*** Excerpted records Section Begins ***

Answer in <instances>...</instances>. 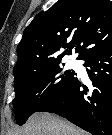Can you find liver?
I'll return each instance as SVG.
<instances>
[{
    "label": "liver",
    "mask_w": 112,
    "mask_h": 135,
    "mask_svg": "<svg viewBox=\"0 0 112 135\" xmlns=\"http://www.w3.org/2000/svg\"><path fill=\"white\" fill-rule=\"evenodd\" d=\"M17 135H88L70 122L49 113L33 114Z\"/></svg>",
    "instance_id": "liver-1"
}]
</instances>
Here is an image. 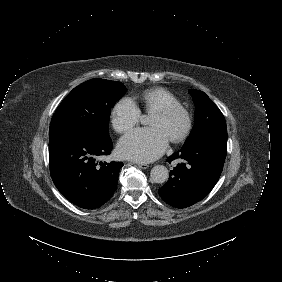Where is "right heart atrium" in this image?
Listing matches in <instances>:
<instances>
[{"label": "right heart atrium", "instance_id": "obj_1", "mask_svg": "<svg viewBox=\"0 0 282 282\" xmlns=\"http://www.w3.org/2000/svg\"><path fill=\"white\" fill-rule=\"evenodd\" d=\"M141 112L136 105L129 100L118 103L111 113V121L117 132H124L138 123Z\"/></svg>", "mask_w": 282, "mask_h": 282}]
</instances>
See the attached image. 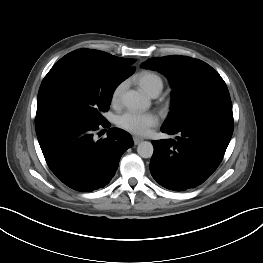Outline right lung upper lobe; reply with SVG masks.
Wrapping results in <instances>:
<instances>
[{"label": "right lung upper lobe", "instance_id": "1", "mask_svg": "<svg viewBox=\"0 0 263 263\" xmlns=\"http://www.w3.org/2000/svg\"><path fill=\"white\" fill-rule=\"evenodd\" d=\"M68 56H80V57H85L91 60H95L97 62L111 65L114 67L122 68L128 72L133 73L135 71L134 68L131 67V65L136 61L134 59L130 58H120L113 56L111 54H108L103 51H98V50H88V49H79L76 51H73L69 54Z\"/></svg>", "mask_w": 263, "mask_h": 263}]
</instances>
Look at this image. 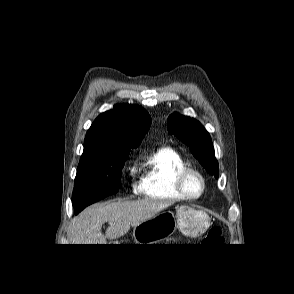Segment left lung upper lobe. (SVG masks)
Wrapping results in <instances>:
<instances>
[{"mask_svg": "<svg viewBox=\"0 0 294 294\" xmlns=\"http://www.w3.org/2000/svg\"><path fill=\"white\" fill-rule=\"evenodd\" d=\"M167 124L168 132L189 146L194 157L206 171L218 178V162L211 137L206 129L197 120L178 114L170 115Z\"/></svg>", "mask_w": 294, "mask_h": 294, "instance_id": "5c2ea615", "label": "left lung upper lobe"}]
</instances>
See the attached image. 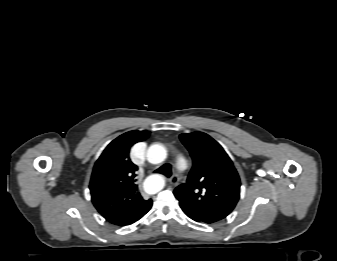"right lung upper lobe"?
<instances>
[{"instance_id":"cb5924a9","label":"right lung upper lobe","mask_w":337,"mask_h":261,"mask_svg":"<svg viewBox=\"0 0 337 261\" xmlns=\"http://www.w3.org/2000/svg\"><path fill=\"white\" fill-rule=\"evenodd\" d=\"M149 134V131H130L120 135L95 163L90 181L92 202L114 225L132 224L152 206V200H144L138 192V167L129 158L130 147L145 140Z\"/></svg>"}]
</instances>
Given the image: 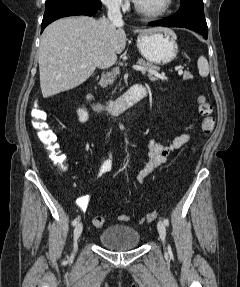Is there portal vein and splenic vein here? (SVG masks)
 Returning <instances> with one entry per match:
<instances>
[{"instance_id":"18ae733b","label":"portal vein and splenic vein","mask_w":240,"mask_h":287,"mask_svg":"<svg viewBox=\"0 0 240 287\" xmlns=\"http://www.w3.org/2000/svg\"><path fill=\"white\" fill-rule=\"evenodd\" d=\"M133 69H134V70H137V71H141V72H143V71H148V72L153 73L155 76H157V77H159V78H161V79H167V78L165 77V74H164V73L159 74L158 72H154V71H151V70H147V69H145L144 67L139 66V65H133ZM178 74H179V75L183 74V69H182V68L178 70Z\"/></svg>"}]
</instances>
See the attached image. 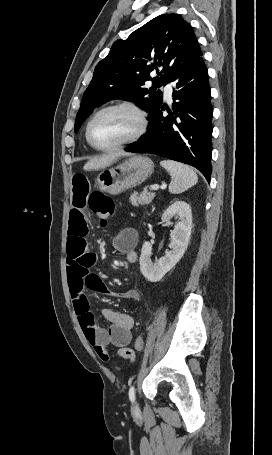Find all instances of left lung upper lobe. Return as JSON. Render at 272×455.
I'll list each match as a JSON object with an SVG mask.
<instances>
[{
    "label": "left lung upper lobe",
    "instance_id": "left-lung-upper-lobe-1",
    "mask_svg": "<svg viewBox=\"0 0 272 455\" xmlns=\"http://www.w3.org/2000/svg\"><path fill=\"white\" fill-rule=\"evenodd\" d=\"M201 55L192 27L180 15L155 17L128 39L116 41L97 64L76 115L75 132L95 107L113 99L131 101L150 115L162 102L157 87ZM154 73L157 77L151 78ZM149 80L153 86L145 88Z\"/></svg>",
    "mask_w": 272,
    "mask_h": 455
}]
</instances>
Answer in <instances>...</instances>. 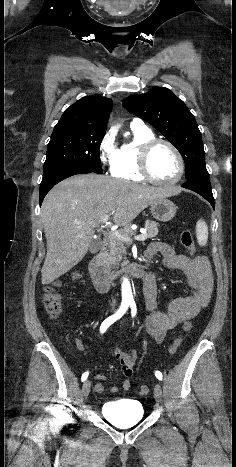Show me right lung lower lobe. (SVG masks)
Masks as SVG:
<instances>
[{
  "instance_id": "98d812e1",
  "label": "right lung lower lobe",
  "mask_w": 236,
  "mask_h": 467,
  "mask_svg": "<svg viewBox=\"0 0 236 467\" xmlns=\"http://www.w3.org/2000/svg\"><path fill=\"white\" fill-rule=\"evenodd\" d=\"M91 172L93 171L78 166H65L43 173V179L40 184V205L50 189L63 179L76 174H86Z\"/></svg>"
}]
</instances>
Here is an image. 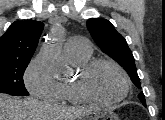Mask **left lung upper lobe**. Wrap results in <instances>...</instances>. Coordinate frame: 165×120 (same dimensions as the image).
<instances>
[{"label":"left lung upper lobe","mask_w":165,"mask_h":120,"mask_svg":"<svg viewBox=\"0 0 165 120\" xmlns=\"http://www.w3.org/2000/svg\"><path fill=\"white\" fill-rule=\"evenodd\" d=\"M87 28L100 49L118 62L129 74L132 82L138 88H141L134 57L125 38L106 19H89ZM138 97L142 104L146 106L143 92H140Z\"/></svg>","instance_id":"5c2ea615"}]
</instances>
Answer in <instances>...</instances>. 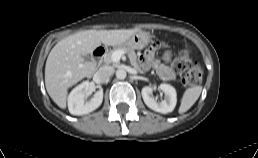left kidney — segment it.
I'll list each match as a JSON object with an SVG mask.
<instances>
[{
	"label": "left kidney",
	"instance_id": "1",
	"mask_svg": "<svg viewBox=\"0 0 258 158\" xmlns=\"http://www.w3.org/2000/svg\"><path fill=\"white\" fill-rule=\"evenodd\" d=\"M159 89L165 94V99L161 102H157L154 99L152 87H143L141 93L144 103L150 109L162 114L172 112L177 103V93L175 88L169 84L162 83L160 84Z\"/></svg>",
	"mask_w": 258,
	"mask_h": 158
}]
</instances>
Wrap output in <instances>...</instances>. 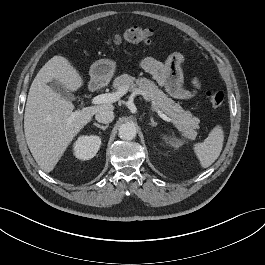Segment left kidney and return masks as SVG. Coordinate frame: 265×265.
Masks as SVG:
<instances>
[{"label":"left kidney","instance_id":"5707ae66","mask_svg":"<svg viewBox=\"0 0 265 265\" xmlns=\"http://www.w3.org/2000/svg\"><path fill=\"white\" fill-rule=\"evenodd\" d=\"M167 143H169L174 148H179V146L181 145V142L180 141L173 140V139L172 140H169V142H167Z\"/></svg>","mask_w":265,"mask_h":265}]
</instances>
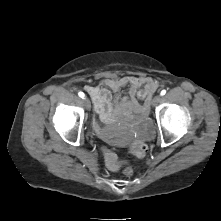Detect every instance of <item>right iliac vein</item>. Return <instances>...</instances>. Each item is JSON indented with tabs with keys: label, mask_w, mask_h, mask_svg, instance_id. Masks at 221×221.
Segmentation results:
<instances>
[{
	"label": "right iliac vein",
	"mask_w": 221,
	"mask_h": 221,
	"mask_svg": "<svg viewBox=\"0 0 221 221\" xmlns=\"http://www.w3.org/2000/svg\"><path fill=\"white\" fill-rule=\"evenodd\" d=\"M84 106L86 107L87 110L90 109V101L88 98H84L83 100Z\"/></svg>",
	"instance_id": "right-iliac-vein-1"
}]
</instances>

*** Excerpted records Section Ends ***

» **What needs to be done**:
Without reproducing any picture, repeat exactly the lines from the one containing "Detect every instance" through the last line of the material above, both ends included.

» **Problem solution**:
Detect every instance of <item>right iliac vein</item>. Return <instances>...</instances>. Each item is JSON indented with tabs with keys: label, mask_w, mask_h, mask_svg, instance_id. Masks at 221×221.
Segmentation results:
<instances>
[{
	"label": "right iliac vein",
	"mask_w": 221,
	"mask_h": 221,
	"mask_svg": "<svg viewBox=\"0 0 221 221\" xmlns=\"http://www.w3.org/2000/svg\"><path fill=\"white\" fill-rule=\"evenodd\" d=\"M84 106L86 107L87 110L90 109V101L88 98H84L83 100Z\"/></svg>",
	"instance_id": "right-iliac-vein-1"
}]
</instances>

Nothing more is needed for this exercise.